While migrating lots of users (i.e. calling user_save() over and over), we noticed that performance and memory utilization were both poor. We've traced that a some seemingly useless call to field_attach_form() in user_save(). This patch removes it. That code says that it exists to help keep unwanted fields out of user.data but I fail to see how adding more stuff to $edit could achieve that. The specified goal of field_attach_form is "Add form elements for all fields for an entity to a form structure.". Thats not cleaning anything.

This patch also removes a useless user_load later on since we explicitly have a new user who's got nothing data to load anyway.
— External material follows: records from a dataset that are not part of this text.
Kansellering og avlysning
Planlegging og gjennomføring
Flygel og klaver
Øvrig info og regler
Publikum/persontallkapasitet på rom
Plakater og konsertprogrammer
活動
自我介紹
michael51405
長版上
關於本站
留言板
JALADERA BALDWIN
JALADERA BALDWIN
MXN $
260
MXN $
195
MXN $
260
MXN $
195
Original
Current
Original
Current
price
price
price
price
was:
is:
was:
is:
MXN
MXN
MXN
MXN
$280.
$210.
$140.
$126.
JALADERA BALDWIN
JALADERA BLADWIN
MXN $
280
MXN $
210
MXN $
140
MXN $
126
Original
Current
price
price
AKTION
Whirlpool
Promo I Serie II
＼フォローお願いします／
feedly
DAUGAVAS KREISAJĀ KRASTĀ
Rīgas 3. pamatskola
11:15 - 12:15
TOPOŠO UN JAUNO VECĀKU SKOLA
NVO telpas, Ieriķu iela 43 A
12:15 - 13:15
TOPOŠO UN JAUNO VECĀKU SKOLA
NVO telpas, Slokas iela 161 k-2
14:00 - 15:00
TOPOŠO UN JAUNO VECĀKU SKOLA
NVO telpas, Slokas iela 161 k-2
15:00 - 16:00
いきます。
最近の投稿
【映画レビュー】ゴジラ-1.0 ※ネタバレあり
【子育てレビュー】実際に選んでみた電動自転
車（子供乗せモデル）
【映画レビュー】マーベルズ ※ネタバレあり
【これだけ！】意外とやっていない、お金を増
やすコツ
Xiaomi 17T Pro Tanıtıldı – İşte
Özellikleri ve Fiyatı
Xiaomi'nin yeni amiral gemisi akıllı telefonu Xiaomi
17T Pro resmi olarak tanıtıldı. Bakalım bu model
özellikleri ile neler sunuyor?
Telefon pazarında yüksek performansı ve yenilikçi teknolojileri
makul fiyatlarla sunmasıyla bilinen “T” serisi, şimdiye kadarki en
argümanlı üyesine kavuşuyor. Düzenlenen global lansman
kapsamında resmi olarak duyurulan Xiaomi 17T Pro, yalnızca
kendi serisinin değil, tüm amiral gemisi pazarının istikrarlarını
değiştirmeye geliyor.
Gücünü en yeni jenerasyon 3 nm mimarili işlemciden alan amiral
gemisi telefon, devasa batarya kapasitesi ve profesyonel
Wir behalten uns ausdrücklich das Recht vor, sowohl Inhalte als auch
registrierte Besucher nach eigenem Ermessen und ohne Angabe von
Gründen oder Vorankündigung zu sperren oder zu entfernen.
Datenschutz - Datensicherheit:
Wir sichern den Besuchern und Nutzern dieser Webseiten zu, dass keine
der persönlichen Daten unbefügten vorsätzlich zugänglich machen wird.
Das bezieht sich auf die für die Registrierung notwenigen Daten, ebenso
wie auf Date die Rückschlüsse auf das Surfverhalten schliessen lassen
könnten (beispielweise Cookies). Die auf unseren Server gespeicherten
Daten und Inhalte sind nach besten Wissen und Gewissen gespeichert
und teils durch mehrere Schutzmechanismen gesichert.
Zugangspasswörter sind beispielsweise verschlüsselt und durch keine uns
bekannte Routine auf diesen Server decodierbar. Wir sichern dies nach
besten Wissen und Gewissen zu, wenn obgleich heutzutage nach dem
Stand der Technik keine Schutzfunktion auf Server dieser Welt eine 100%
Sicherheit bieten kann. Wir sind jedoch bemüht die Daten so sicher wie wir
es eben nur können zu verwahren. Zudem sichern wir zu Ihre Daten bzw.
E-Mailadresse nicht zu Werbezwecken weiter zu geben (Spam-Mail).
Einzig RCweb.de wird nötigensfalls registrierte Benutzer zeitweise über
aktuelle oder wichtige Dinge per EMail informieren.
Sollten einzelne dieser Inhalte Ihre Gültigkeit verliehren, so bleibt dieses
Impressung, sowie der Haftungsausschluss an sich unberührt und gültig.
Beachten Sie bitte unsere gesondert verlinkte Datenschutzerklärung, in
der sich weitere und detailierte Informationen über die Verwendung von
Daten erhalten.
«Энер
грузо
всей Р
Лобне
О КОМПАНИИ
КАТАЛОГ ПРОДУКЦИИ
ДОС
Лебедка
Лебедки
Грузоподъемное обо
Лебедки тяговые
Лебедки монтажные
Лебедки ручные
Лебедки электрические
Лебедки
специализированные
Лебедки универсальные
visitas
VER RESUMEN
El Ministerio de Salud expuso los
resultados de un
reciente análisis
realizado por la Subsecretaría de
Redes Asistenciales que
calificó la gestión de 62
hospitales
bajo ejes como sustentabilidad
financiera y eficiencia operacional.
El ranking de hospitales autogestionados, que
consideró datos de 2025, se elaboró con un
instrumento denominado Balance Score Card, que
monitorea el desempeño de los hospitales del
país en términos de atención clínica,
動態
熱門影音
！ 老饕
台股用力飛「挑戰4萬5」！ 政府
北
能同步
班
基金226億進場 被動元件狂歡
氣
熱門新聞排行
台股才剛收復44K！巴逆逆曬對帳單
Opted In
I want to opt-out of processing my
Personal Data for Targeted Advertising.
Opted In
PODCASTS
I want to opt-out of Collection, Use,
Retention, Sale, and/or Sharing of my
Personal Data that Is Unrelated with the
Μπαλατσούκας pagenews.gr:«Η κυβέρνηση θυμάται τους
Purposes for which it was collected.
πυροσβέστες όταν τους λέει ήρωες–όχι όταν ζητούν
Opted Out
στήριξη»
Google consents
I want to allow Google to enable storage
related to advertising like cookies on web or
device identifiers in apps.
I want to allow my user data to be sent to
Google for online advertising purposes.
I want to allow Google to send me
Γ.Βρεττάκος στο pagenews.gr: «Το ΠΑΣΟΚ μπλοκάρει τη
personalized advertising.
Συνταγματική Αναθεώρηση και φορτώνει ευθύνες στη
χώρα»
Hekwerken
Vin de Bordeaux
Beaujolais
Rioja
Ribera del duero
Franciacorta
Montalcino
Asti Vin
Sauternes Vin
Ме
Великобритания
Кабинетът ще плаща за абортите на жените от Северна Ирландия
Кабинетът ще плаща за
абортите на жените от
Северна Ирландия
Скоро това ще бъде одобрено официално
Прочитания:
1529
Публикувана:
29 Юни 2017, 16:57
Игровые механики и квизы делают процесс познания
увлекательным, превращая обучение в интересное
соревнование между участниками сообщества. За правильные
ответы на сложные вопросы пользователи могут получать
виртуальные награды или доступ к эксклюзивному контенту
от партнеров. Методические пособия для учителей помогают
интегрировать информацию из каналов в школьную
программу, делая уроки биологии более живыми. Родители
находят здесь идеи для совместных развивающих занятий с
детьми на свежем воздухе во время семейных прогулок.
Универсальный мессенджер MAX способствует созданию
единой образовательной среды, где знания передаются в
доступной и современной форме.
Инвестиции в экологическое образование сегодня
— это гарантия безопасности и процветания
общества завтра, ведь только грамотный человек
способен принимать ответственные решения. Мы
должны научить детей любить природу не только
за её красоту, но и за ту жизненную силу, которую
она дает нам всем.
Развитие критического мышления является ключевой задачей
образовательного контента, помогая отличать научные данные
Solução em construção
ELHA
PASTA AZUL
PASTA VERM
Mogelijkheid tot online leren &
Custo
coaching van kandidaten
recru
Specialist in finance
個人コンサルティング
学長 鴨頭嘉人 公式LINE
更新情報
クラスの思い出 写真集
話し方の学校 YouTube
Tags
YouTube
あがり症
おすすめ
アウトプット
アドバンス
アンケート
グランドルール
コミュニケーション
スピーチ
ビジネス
Whats needed is a stub user object instead.

Support from Acquia helps fund testing for Drupal Acquia logo

Comments

chx’s picture

Title: Two performance problems with user_save() » user_save should not use field_attach_form just to figure out fields attached
FileSize
1.79 KB

This patch is two issues in one. Let's split them. I think this is the proper solution to the first problem.

moshe weitzman’s picture

Status: Needs review » Reviewed & tested by the community

Actually, that field_attach_form() did eventually do something useful. chx reworked it so it is fast. RTBC. thanks.

sun’s picture

I quickly scanned user.test, and it seems like we don't have any tests for {users}.data handling... :-/

Dries’s picture

Status: Reviewed & tested by the community » Needs work
Issue tags: +Needs tests

Committed to CVS HEAD. Thanks. We should have tests so marking this 'needs work'.

moshe weitzman’s picture

Priority: Critical » Normal
yched’s picture

+++ modules/user/user.module	2010-02-22 04:43:34 +0000
@@ -385,11 +378,19 @@ function user_save($account, $edit = arr
+      foreach (field_info_instances('user', $bundle) as $instance) {
+        $field = field_info_field_by_id($instance['field_id']);
+        $field_names[] = $field['field_name'];
+      }

Should be doable with a simpler

foreach (field_info_instances('user', $bundle) as $instance) {
  $field_names[] = $instance['field_name'];
}

?

Powered by Dreditor.

catch’s picture

I'm borderline spamming, but please add to the hate for user->data on #347988: Move $user->data into own table and not least #86299: Add "current password" field to "change password form", which also show the lack of tests.

catch’s picture

Title: user_save should not use field_attach_form just to figure out fields attached » Remove magical fairy saving of cruft from user_save()
Status: Needs work » Needs review
FileSize
2.73 KB

Given we were saving passwords in plain text for a couple of weeks there, I think it's time to remove the magic $data handling in user_save().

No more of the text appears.